What the task requires | Whenever the string "rust" turns up in a line of the data below, copy that line.

Data to use |

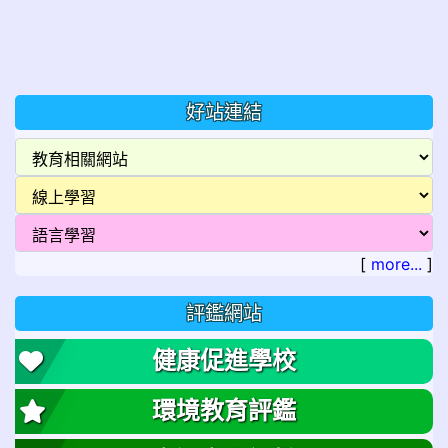
好站連結
[
more...
]
評鑑網站
健康促進學校
環境教育評鑑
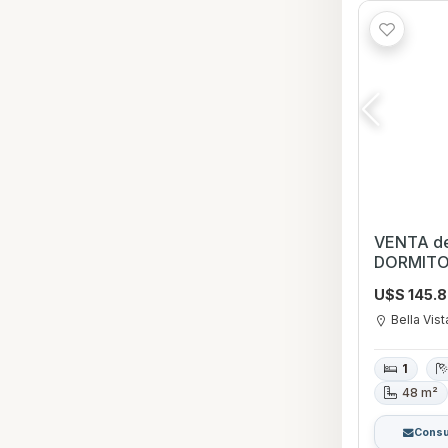
VENTA d
DORMITOR
ubicación
U$S 145.
Montevid
Bella Vist
1
48 m²
Consu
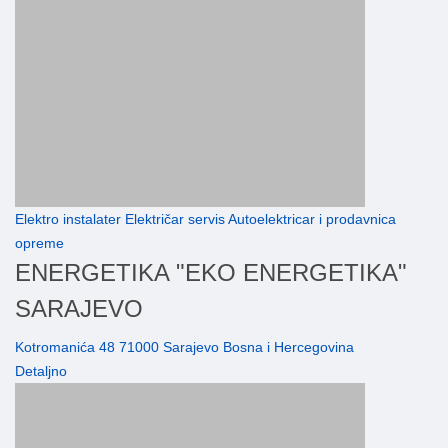
Elektro instalater Električar servis Autoelektricar i prodavnica
opreme
ENERGETIKA "EKO ENERGETIKA"
SARAJEVO
Kotromanića 48 71000 Sarajevo Bosna i Hercegovina
Detaljno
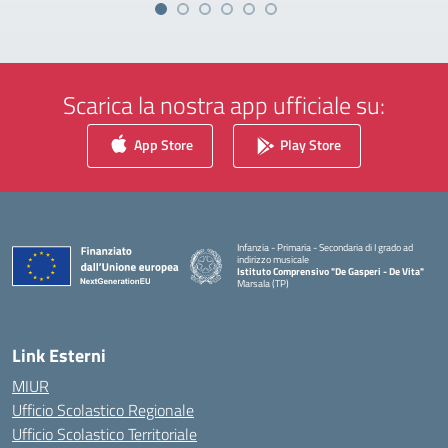
Scarica la nostra app ufficiale su:
App Store
Play Store
Infanzia - Primaria - Secondaria di I grado ad
indirizzo musicale
Istituto Comprensivo "De Gasperi - De Vita"
Marsala (TP)
— Visita la pagina iniziale della scuola
Link Esterni
MIUR
Ufficio Scolastico Regionale
Ufficio Scolastico Territoriale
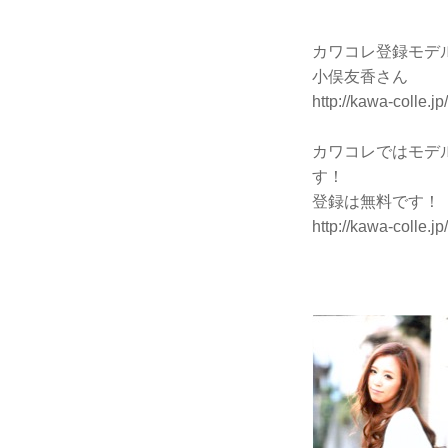
カワコレ登録モデ
小俣友香さん
http://kawa-colle.jp/
カワコレではモデ
す！
登録は無料です！
http://kawa-colle.jp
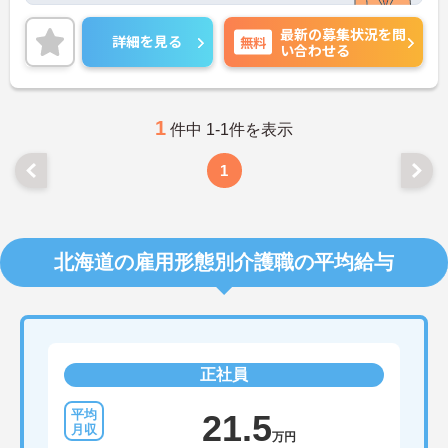
昇給や賞与制度があり頑張りが評価されてしっかり
最新の募集状況を問
と職員に還元されます。
詳細を見る
無料
い合わせる
ご興味のある方には、面接対策ポイントなど、さら
に詳細をお話しいたしますのでお気軽にご相談くだ
さい！
1
件中 1-1件を表示
1
北海道の雇用形態別介護職の平均給与
正社員
21.5
万円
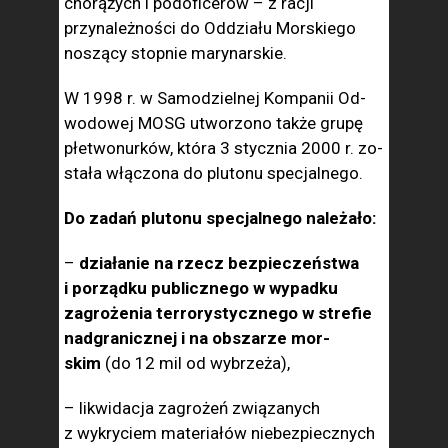
chorążych i pod­oficerów – z racji
przynależności do Oddziału Morskie­go
noszący stop­nie marynarskie.
W 1998 r. w Samo­dzielnej Kompanii Od­
wodowej MOSG utworzono także grupę
płetwonurków, która 3 stycznia 2000 r. zo­
stała włączona do plutonu specjalnego.
Do zadań plutonu specjalnego należało:
–
działanie na rzecz bez­pieczeństwa
i porządku publicznego w wypadku
zagrożenia terrory­stycznego w strefie
nadgranicznej i na obszarze mor­
skim
(do 12 mil od wybrzeża),
– likwidacja zagrożeń zwią­zanych
z wykryciem ma­teriałów niebezpiecznych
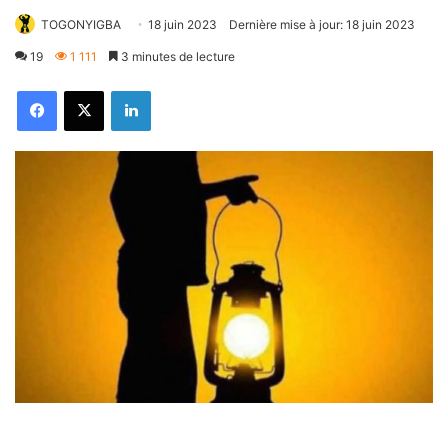
TOGONYIGBA
18 juin 2023
Dernière mise à jour: 18 juin 2023
19
1 111
3 minutes de lecture
Facebook
X
Linkedin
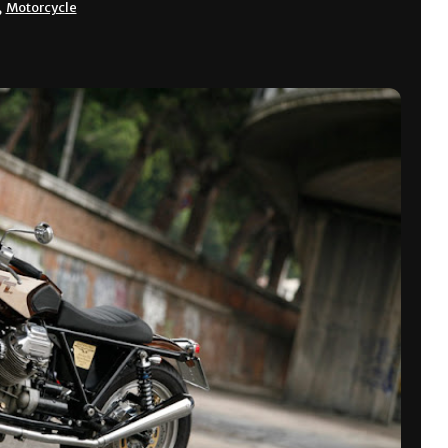
,
Motorcycle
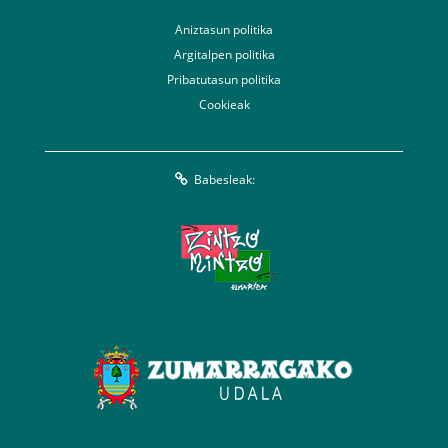
Aniztasun politika
Argitalpen politika
Pribatutasun politika
Cookieak
Babesleak:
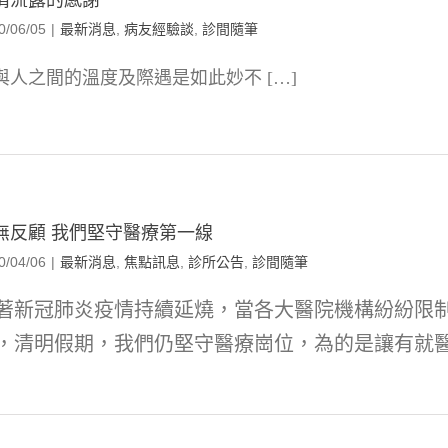
情流露的感謝
0/06/05
|
最新消息
,
病友經驗談
,
診間隨筆
與人之間的溫度及際遇是如此妙不 […]
無反顧 我們堅守醫療第一線
0/04/06
|
最新消息
,
焦點訊息
,
診所公告
,
診間隨筆
著新冠肺炎疫情持續延燒，當各大醫院機構紛紛限
，清明假期，我們仍堅守醫療崗位，為的是讓有就醫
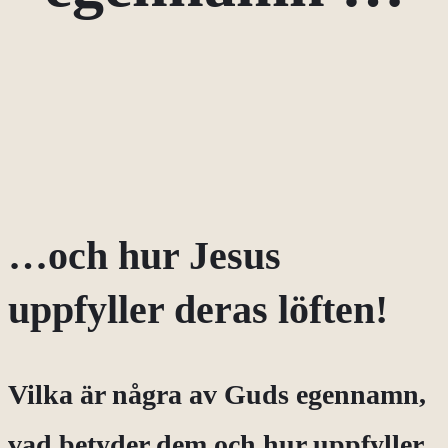
…och hur Jesus
uppfyller deras löften!
Vilka är några av Guds egennamn,
vad betyder dem och hur uppfyller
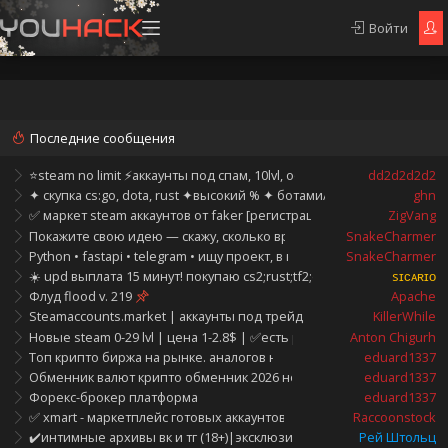
Войти
Последние сообщения
⭐steam no limit ⚡аккаунты под спам, 10lvl, оформление, часы⚡⭐
dd2d2d2d2
✦ скупка cs:go, dota, rust ✦высокий % ✦ ботами/трейдом✦ instant 
ghn
✅ маркет steam аккаунтов от faker [регистрация строго на отдельн
ZigVang
Покажите свою идею — скажу, сколько времени займёт реализац
SnakeCharmer
Python • fastapi • telegram • ищу проект, в который захочется влюб
SnakeCharmer
☀️ upd выплата 15 минут! покупаю cs2;rust;tf2;dota2: hold, ботами, т
sɪᴄᴀʀɪᴏ
Флуд flood v. 219
Apache
Steamaccounts.market | аккаунты под трейд и парсинг | уникальна
KillerWhile
Новые steam 0-29 lvl | цена 1-2.8$ | ✅есть родная rambler почта |
Anton Chigurh
Топ крипто биржа на рынке. аналогов нет
eduard1337
Обменник валют крипто обменник 2026 новый crypto exchanger
eduard1337
Форекс-брокер платформа
eduard1337
✅ xmart - маркетплейс готовых аккаунтов. покупка и продажа.
Raccoonstock
✔️интимные архивы вк и тг (18+)|эксклюзивные товары|shtolts sh
Рей Штольц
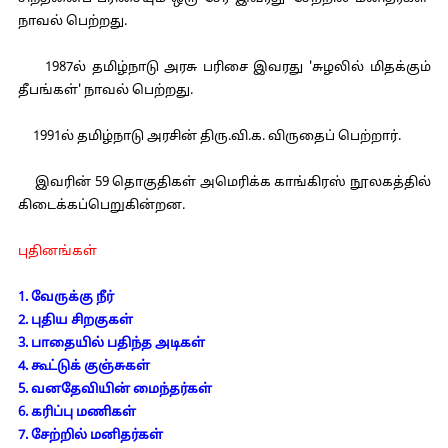
நாவல் பெற்றது.
1987ல் தமிழ்நாடு அரசு பரிசை இவரது 'சுழலில் மிதக்கும்
தீபங்கள்' நாவல் பெற்றது.
1991ல் தமிழ்நாடு அரசின் திரு.வி.க. விருதைப் பெற்றார்.
இவரின் 59 தொகுதிகள் அமெரிக்க காங்கிரஸ் நூலகத்தில்
கிடைக்கப்பெறுகின்றன.
புதினங்கள்
1. வேருக்கு நீர்
2. புதிய சிறகுகள்
3. பாதையில் பதிந்த அடிகள்
4. கூட்டுக் குஞ்சுகள்
5. வனதேவியின் மைந்தர்கள்
6. கரிப்பு மணிகள்
7. சேற்றில் மனிதர்கள்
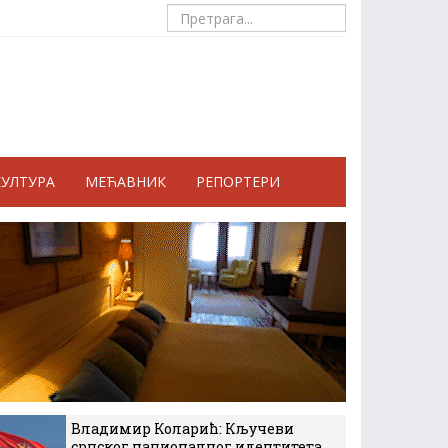
КУЛТУРА
МЕЋАВНИК
РЕПОРТЕРИ
Владимир Коларић: Кључеви
српског националног идентитета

Response box |
✦ скупка cs:go, dota, rust ✦высокий % ✦ ботами/трейдом✦ instant 
☀️ upd выплата 15 минут! покупаю cs2;rust;tf2;dota2: hold, ботами, т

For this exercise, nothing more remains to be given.